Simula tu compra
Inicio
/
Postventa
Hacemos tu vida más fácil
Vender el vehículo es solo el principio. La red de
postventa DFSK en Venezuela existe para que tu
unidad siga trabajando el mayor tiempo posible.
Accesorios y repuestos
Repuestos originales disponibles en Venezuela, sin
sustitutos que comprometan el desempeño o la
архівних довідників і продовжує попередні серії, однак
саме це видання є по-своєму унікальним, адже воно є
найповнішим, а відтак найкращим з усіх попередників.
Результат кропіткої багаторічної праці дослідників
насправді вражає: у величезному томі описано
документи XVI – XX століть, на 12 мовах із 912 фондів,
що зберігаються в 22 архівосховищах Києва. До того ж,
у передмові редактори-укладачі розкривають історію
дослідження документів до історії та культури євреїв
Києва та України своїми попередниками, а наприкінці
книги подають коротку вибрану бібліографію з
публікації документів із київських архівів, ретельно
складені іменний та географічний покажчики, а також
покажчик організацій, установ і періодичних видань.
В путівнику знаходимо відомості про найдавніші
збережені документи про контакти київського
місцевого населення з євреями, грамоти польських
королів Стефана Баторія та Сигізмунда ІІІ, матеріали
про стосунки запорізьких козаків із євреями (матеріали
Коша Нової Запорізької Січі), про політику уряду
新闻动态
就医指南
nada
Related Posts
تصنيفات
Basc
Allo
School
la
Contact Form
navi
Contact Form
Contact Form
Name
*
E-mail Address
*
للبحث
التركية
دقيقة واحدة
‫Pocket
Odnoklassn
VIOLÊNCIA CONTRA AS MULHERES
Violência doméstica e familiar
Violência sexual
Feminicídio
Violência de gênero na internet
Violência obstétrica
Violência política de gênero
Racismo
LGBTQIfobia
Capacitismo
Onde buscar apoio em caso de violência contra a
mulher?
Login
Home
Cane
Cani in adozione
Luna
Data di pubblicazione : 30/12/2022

--------------------------------------------------

» Your objective: Exact copies of the lines from the one holding "Feminicídio" to the end of the entries are all that should be written.

» Result of the task:
Feminicídio
Violência de gênero na internet
Violência obstétrica
Violência política de gênero
Racismo
LGBTQIfobia
Capacitismo
Onde buscar apoio em caso de violência contra a
mulher?
Login
Home
Cane
Cani in adozione
Luna
Data di pubblicazione : 30/12/2022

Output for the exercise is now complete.